REQUIRED WORK: Check each line of the records below and collect those that include the word "value".

DATA TO EXAMINE:
-- -- --

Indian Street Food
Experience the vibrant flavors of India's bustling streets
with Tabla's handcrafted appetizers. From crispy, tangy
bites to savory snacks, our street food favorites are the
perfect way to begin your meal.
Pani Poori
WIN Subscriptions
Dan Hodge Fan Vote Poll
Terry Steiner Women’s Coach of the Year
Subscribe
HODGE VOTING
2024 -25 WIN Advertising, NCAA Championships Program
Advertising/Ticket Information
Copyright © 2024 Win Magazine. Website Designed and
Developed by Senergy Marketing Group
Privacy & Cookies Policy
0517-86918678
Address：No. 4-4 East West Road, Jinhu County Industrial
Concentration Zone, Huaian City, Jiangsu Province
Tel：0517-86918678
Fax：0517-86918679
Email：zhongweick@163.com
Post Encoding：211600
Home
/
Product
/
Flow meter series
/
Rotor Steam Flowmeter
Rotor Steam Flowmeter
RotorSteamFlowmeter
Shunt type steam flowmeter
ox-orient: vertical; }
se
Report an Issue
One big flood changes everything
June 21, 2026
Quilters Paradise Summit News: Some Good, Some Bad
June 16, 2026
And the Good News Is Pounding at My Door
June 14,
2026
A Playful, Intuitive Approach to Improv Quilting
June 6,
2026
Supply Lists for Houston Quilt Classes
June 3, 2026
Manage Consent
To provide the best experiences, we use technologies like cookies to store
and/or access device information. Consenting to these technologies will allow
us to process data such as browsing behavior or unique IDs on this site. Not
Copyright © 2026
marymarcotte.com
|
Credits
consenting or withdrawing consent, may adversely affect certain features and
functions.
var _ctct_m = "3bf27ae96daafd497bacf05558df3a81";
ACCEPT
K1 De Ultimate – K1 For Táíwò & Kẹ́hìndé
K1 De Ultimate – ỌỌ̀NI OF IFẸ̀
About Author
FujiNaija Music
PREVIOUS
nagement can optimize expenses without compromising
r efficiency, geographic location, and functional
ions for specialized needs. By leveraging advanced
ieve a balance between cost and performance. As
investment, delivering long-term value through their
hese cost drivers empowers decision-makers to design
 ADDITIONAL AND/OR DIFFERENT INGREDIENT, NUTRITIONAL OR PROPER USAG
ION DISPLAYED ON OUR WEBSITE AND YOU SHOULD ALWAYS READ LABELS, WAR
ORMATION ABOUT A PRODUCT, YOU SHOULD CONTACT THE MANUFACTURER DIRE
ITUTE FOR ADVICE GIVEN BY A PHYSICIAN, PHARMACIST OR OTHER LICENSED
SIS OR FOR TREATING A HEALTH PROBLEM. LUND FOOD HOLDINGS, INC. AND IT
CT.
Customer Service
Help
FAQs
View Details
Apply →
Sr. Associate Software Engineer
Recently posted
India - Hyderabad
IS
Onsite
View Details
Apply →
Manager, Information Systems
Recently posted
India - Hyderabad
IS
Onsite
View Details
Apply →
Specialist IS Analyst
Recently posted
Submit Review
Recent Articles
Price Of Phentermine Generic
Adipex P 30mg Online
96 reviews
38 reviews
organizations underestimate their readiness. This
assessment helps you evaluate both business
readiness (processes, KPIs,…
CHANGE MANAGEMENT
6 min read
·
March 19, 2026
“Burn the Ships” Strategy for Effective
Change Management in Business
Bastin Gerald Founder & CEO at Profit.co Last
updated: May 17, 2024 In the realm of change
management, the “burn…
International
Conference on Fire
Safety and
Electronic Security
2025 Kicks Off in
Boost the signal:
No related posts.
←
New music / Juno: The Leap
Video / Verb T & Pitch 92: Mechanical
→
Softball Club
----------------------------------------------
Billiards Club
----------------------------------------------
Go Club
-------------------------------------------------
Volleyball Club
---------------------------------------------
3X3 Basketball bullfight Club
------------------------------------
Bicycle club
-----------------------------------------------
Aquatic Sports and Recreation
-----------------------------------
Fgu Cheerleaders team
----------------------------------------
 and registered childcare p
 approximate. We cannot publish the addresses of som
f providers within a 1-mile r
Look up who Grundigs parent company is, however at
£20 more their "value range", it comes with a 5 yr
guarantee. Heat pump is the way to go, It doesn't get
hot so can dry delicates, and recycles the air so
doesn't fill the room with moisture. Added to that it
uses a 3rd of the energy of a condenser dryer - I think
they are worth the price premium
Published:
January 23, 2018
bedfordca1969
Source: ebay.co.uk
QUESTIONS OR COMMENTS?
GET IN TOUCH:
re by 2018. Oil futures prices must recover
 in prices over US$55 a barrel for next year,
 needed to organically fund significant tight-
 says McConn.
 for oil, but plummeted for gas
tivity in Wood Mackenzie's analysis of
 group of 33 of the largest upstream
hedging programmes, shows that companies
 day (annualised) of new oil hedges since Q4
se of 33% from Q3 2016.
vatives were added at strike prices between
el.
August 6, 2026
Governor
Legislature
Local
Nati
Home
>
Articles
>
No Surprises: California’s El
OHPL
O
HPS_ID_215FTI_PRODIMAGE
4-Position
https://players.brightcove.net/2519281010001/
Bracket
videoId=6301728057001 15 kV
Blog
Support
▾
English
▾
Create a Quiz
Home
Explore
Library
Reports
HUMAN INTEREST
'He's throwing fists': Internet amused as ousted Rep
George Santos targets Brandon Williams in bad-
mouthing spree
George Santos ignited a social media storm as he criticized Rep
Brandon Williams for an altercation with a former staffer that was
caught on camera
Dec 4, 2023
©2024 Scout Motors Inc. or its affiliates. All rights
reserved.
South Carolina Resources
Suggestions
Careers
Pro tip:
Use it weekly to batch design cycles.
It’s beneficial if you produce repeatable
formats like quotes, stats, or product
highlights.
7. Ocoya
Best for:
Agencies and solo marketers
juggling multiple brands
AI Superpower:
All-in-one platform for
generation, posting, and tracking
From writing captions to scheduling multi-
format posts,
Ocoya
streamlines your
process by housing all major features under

-- -- --

ANSWER BELOW:
investment, delivering long-term value through their
£20 more their "value range", it comes with a 5 yr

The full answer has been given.